Título: Cosas que nunca cambian.
Fandom:
Twilight.
Disclaimer:
Los personajes no me pertenecen, la trama sí.
Claim:
Leah.
Rated:
K+
Advertencias:
Nada, nadita.
Summary:
La vida ha cambiado y ella también, pero siempre hay constantes ¿no es así?
Notas: Participa en el reto Palabras para el recuerdo, del foro lol, (Palabra clave: Chocolate).


Cosas que nunca cambian.

Cuando Leah tenía ocho años solía pasearse por las playas de La Push con vestidos rosas y coletas perfectamente peinadas; le gustaba lanzarse al agua y jugar al futbol con sus amigos del colegio, era la niña más divertida que alguno de ellos conociese; todos decían que si tuvieran que elegir a una chica para pasar un mes completo con ella solamente, la elegirían a ella. Era Leah: la popular, la tierna, la perfecta, la importante. Todos la querían y ella intentaba ser amable con todos; era la dulzura personificada.
Además, Leah amaba el chocolate.

Cuando Leah tenía diez años solía ir a las playas con pequeños shorts y camisetas ligeras, llevaba el cabello corto y en puntas; le gustaba correr por la arena húmeda mientras los demás intentaban alcanzarla (pero ella era tan rápida). Sam era el que siempre la alcanzaba, antes que los demás, y la tiraba en la arena (caían juntos, dando vueltas y riendo). Era Leah: la divertida, la especial, la ideal, la amiga de todos. Todos sabían que si querías hacerla feliz sólo necesitabas invitarla a la playa y regalarle una tableta de chocolate (pues, verás, le adoraba el chocolate).

Cuando Leah tenía doce años solía ir a la playa junto a Sam, el idiota de Paul y algunos chicos más de la clase; le encantaba hacer castillos de arena y hacer clavados al agua, era la mejor nadadora del grupo y siempre se encargaba de cuidar de los demás (nadie podía ganarle en una competencia). Sam era el que le hacía cosquillas en el mar a mitad de la competencia, pero nunca la vencía (ella siempre nada más rápido y con más estilo). Era Leah: la bonita, la atlética, la impecable (aunque se ensuciara más que ellos), la chica de la que Sam estaba enamorado. Todos sabían que si intentaban algo con ella, Sam los mataría; él estaba realmente embobado con ella y siempre la invitaba a comer helado (de chocolate, por supuesto).

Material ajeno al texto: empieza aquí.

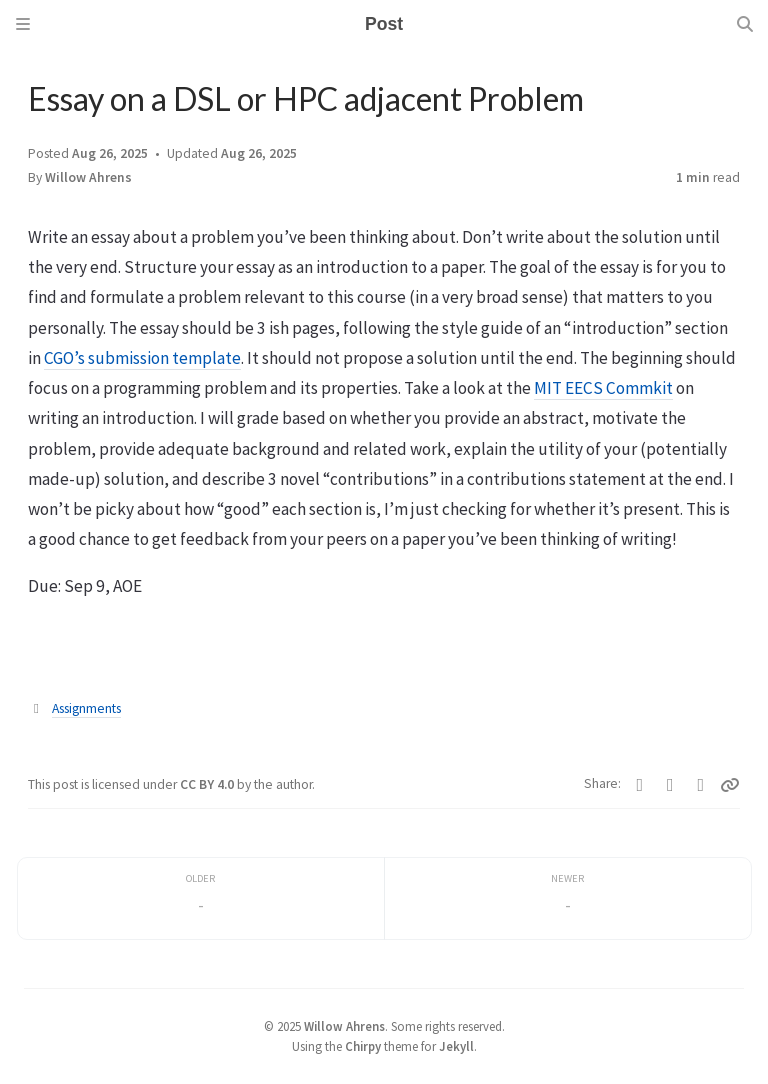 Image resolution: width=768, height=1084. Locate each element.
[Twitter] (640, 785)
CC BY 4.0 (208, 784)
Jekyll (456, 1046)
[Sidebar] (23, 24)
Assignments (86, 708)
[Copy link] (730, 785)
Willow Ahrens (88, 177)
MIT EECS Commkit (603, 388)
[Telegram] (701, 785)
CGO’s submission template (142, 358)
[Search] (745, 24)
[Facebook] (670, 785)
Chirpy (363, 1046) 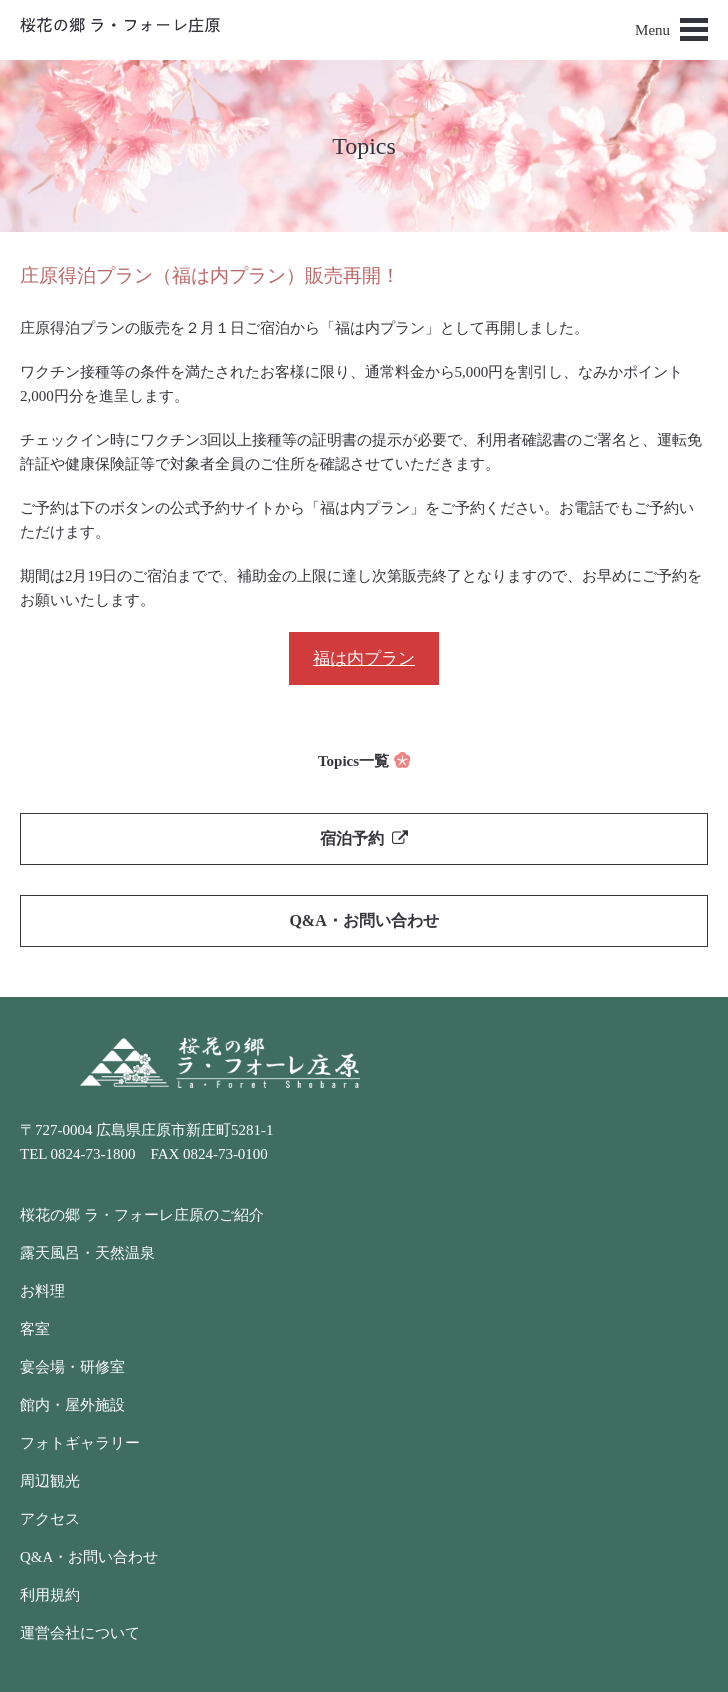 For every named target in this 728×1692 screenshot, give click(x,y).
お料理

Cuando Leah tenía quince años solía ir a la playa, al atardecer, junto a Sam; le encantaba ver el Sol desaparecer y que Sam la besara con dulzura y delicadeza, ella sólo podía pensar en que todo era perfecto y que entre besos el atardecer era mucho más espectacular (nadie podía arruinar ese momento). Sam era el que le decía todos los días lo mucho que la amaba, el que le contaba los planes para un futuro juntos y soñaba con tener una familia con ella. Era Leah: la hermosa, la enamorada, la sensual, la novia de Sam. Todos sabían que estaba totalmente prohibido mirarla o pensar en ella; ambos estaban profundamente enamorados (y, muchas veces, los encontraban en la pastelería comprando pastelitos de chocolate).

Cuando Leah tenía diecinueve años su mundo se derrumbó. Sam la dejó porque se había enamorado de su prima, de la noche a la mañana, y ella sintió que el mundo se le cayó a pedazos; su padre murió de un infarto y ahora era una infértil mujer lobo que tenía que aguantarse que todos leyeran sus pensamientos. La vida era una mierda, de las más asquerosas, y Leah no tenía duda alguna de ello. Era Leah: la amargada, la destrozada, la ilusa. Recuerda que la noche en que Sam la dejó, ahogó sus penas escuchando música depresiva y acabando con un envase de helado de chocolate industrial.

Ahora Leah tiene veinticuatro años y siente que, quizás, las heridas duelen menos. Pero, a veces, no puede evitar tomar una taza de chocolate caliente y recordar cómo fue su vida; el simple hecho de sentir el sabor de chocolate pegarse en su paladar la hace revivir todos los momentos (porque ella ha cambiado, ha dejado de ser la niña de antes, pero le sigue gustando el chocolate).